BRIEF:
Look through the records, and wherever the string "Novo" turns up, copy out that line.

Document layout analysis data:

■ ■ ■ ■

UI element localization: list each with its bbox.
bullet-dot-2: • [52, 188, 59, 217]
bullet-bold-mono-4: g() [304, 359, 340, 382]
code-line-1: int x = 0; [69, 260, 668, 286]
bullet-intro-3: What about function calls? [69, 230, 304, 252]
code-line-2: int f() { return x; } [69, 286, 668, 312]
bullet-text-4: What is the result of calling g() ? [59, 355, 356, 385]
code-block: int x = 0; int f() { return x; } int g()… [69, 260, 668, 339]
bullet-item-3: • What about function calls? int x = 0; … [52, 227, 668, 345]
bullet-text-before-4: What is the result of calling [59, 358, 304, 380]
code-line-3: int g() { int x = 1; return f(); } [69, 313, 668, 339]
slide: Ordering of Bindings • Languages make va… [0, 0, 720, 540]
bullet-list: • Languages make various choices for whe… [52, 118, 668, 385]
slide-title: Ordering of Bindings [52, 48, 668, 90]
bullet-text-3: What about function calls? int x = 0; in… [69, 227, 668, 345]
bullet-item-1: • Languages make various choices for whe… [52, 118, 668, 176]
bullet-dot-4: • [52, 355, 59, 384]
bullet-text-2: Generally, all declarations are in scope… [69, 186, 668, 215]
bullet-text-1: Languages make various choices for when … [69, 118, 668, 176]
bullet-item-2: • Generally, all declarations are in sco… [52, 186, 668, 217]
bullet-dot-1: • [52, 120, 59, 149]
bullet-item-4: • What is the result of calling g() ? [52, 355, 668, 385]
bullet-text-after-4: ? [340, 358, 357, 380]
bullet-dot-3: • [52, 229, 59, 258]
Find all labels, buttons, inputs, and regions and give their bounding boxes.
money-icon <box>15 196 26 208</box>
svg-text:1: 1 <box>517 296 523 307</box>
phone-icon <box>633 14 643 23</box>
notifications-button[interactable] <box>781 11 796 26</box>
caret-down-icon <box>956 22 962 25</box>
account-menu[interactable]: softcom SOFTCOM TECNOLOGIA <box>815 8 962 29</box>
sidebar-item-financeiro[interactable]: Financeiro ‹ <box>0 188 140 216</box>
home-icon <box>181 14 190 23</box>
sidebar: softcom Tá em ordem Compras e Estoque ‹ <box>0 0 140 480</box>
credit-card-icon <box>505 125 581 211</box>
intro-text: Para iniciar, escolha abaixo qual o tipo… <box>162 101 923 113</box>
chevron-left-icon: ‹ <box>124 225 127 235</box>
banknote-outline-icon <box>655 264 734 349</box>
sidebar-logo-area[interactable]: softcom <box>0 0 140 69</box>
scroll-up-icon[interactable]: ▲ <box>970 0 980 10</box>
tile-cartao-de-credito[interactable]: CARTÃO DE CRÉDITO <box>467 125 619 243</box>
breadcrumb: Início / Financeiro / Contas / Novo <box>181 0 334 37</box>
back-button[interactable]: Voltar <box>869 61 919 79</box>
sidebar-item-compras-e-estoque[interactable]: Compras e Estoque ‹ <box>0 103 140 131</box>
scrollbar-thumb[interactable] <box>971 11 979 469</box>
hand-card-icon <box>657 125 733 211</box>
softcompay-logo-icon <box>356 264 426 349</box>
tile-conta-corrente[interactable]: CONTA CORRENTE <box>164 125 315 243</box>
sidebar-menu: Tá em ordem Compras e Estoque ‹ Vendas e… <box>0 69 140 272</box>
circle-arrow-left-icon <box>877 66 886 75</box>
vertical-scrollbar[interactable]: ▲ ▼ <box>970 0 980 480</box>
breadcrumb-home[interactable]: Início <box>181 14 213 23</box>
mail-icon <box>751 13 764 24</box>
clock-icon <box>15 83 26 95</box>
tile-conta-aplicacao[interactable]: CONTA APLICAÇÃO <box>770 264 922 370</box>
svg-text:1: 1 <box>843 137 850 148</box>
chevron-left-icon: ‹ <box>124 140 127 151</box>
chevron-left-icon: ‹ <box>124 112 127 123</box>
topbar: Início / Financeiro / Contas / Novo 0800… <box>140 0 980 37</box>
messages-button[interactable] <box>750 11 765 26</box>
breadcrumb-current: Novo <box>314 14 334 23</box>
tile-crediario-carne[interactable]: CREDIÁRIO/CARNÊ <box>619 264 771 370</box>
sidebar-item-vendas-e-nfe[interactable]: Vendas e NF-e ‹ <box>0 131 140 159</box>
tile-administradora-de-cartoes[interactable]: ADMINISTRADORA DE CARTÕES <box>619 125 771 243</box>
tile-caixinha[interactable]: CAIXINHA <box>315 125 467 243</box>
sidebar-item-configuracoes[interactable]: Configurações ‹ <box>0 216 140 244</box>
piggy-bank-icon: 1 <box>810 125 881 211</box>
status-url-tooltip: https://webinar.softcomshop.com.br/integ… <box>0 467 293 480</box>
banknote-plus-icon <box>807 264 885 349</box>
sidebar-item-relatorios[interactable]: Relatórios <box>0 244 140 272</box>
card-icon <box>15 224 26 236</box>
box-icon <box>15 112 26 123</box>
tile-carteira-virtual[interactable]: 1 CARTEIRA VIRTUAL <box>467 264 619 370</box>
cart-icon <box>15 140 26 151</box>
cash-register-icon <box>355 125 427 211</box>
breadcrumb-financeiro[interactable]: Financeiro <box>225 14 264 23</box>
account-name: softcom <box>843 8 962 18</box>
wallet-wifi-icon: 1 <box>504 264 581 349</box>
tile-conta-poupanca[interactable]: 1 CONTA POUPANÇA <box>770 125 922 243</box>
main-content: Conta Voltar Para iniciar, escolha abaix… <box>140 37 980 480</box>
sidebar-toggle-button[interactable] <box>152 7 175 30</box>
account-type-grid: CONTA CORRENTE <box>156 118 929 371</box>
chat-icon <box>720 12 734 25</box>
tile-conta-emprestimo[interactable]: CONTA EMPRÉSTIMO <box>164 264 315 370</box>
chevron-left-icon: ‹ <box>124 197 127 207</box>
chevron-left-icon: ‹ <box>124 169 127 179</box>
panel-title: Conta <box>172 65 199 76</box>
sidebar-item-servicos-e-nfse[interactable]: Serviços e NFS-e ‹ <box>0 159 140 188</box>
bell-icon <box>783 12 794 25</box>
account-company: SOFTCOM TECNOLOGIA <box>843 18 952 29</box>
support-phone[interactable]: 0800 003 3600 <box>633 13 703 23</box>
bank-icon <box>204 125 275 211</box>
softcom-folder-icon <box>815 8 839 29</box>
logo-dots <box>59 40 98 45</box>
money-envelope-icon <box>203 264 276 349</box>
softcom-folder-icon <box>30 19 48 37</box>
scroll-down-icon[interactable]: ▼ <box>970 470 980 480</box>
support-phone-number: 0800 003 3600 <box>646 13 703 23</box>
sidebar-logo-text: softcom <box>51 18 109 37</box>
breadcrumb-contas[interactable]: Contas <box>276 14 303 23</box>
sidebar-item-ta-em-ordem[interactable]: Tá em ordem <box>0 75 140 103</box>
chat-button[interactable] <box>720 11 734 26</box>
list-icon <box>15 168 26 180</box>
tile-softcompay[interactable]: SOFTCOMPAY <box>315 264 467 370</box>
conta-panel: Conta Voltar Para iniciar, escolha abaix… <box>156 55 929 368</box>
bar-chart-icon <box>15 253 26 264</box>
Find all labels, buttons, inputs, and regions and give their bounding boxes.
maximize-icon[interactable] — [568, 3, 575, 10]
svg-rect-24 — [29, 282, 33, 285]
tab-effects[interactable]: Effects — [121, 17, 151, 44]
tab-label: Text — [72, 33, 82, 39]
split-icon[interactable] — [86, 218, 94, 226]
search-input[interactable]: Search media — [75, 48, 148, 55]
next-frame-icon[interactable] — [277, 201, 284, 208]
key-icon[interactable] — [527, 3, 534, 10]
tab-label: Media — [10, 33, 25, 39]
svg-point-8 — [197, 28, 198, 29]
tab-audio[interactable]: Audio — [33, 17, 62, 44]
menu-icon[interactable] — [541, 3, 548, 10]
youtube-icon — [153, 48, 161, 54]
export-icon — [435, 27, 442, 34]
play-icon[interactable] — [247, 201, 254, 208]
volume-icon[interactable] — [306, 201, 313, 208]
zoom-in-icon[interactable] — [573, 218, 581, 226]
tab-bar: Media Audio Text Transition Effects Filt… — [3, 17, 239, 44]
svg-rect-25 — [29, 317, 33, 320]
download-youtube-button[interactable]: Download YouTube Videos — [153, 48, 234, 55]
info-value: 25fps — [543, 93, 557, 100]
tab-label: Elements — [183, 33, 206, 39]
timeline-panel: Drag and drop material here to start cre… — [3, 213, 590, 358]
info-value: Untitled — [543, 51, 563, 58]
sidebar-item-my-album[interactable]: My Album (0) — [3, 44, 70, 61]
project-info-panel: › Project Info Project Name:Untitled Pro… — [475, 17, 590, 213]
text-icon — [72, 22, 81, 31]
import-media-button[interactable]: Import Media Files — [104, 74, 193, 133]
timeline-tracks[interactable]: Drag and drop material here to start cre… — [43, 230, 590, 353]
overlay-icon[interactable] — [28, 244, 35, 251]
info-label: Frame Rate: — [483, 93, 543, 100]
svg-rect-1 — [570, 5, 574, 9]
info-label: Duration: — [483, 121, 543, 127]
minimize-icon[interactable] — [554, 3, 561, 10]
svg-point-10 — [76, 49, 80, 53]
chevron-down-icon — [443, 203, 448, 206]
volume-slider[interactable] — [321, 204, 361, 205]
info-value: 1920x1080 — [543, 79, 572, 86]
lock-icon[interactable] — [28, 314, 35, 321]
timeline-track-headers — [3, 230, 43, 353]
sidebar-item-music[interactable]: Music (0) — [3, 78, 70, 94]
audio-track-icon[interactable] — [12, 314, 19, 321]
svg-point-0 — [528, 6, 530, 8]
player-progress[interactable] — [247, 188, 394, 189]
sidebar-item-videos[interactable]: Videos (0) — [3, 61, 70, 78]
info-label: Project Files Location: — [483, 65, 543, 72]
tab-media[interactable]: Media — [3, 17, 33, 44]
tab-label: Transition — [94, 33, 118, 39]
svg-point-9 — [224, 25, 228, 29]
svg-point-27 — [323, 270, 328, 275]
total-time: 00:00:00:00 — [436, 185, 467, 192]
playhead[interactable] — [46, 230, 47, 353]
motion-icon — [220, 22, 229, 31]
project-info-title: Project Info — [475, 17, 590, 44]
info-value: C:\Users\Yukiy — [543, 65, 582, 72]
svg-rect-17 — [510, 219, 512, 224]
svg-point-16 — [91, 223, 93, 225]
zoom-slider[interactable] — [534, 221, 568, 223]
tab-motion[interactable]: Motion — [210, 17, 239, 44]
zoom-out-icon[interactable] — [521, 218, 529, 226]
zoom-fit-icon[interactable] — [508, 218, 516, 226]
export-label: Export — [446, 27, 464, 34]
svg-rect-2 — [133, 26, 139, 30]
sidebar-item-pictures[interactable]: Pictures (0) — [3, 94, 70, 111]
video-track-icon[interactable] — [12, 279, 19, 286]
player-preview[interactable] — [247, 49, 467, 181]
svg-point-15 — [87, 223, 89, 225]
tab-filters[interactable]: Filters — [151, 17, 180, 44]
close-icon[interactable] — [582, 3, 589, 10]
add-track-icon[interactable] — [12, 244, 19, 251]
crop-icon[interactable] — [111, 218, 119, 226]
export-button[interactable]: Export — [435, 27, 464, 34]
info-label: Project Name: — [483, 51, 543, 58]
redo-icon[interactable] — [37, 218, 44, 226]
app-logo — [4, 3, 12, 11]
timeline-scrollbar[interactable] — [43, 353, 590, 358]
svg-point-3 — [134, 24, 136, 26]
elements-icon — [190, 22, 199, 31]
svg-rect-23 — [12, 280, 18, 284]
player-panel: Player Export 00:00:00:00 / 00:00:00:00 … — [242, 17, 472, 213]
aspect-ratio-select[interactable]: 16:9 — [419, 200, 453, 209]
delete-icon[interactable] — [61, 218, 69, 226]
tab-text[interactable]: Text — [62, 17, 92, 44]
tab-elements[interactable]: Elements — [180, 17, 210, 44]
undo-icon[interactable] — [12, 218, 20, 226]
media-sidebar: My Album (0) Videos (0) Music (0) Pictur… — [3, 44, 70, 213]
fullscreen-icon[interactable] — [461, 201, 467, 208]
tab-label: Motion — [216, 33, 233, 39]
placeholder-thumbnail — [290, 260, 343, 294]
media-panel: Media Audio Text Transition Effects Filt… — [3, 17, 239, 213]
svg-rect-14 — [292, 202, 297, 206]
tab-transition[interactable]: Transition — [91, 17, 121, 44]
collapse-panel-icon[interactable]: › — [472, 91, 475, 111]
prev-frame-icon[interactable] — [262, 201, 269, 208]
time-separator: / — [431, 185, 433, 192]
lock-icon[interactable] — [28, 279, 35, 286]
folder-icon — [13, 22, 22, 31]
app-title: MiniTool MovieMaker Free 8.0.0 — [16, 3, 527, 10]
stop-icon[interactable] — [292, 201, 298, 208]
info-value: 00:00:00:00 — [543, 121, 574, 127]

■ ■ ■ ■

SOLUTION TO THIS PROBLEM:
breadcrumb: Início / Financeiro / Contas / Novo <box>181 0 334 37</box>
topbar: Início / Financeiro / Contas / Novo 0800… <box>140 0 980 37</box>
breadcrumb-current: Novo <box>314 14 334 23</box>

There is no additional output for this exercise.